Dunque aspettò, finché il biondo sembrò decidere che le parole sarebbero state superflue. Semplicemente, afferrò il laccio che aveva intorno al collo e se lo sfilò per metterlo a lui. Osamu fu talmente tanto preso alla sprovvista che non reagì. Guardò prima la medaglia, poi Atsumu. Il bastardo non era neanche imbarazzato. Un po’ rosso in volto ma certamente non per la vergogna. Osamu non l’aveva mai visto così felice. Quella medaglia rappresentava l’obiettivo della sua vita, era la concretizzazione della sua felicità, un modo per dire ad Osamu, a se stesso e al mondo intero che era soddisfatto delle sue decisioni, finanche – conoscendolo – uno schiaffo in faccia per tutti coloro che non avevano creduto in lui. Non c’era modo che la stesse dando via. Non c’era modo che la stesse dando a lui. Ma quando Osamu aprì la bocca per dire tutto quello ad alta voce, non ci riuscì. Emise strani e indefiniti versi, invece, che morirono all’istante alle successive parole di Atsumu:
«È tua. Lo è sempre stata.» era sincero, tranquillo mentre lo diceva. Quasi come l’avesse sempre saputo, quasi come non l’avesse mai ritenuta sua.

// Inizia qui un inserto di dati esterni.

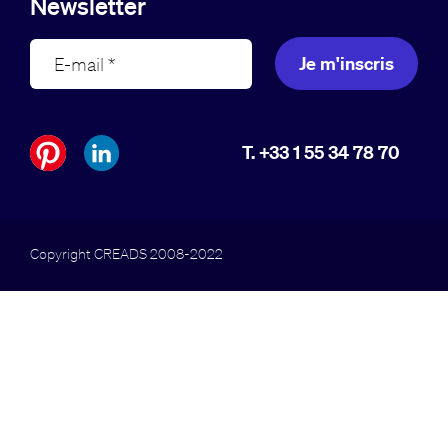
Newsletter
Je m'inscris
T. +33 1 55 34 78 70
Copyright CREADS 2008-2022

«Tsumu, no.» sussurrò afferrando il cerchio intorno al proprio collo, ma l’altro poggiò una mano sopra la sua per ammorbidirgli la stretta.
«E perché non dovrebbe?» Osamu avrebbe potuto dargli mille ragioni: era un suo traguardo, un suo risultato. Era suo. Ma poi, con un lampo improvviso ripensò ai successi del suo ristorante, a come nella sua testa fossero di Atsumu quanto suoi.

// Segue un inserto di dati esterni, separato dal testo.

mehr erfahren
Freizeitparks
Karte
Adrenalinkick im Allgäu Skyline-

La mano scivolò via dalla medaglia, ma non lasciò andare quella di Atsumu, fanculo l’orgoglio. Gli occhi gli si appannarono, il cuore iniziò a compiere capriole.

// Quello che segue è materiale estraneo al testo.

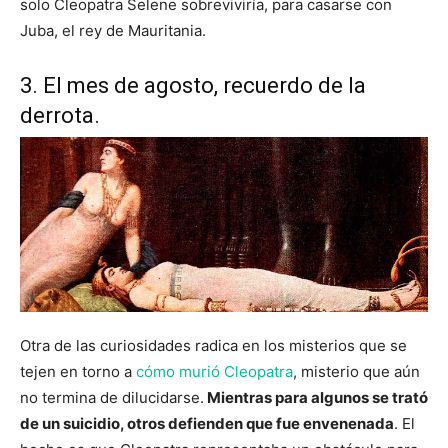
solo Cleopatra Selene sobreviviría, para casarse con
Juba, el rey de Mauritania.
3. El mes de agosto, recuerdo de la
derrota.
Otra de las curiosidades radica en los misterios que se
tejen en torno a
cómo murió Cleopatra
, misterio que aún
no termina de dilucidarse.
Mientras para algunos se trató
de un suicidio, otros defienden que fue envenenada
. El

Non c’era modo che Atsumu stesse dando a lui la sua medaglia, eppure lo stava facendo.
«Stronzo…» rispose al sorriso vittorioso di suo fratello. Poi lo abbracciò, e le fontane si aprirono. Non riuscì a smettere di singhiozzare. Fu patetico. Era una semplice medaglia. Eppure era tutto. I sacrifici di una vita, la scommessa di felicità di suo fratello. Era la dimostrazione che per tutti quegli anni Atsumu aveva continuato a portare Osamu in campo con lui.
«Stupido…» continuò, stavolta con voce meno ferma. «Come se mettere il mio numero sulla tua maglietta non fosse stato già abbastanza.» lo rimproverò, ed era sinceramente arrabbiato con lui… lo amava così tanto.
Atsumu rise. Piano, docile, in nessun modo per schernirlo. Afferrò le spalle di Osamu per scostarlo dalla sua spalla. Era sempre stato Atsumu il più emotivo. Come erano arrivati a quel punto?
«Asciugati gli occhi, bambinone.» lo prese in giro con affetto. Gli asciugò un paio di lacrime, poi lo fece tornare a sedere. «Sei patetico. Come pensi di preparare il nostro cibo?» gli afferrò il cappello e se lo mise in testa.
«Mi sembra un buono scambio.» scherzò. «Al cibo ci penso io.» lo abbracciò di nuovo da dietro. Osamu gli strinse il braccio.
“Ti voglio bene.” non se l’erano mai detto; mai ad alta voce. Non avrebbero cambiato adesso. Però lo sapevano: era ciò che stavano pensando entrambi. Poi Atsumu raggiunse la cucina, ed Osamu riprese a piangere. Avrebbe dovuto pagare oro per convincere Suna a non divulgare quel video.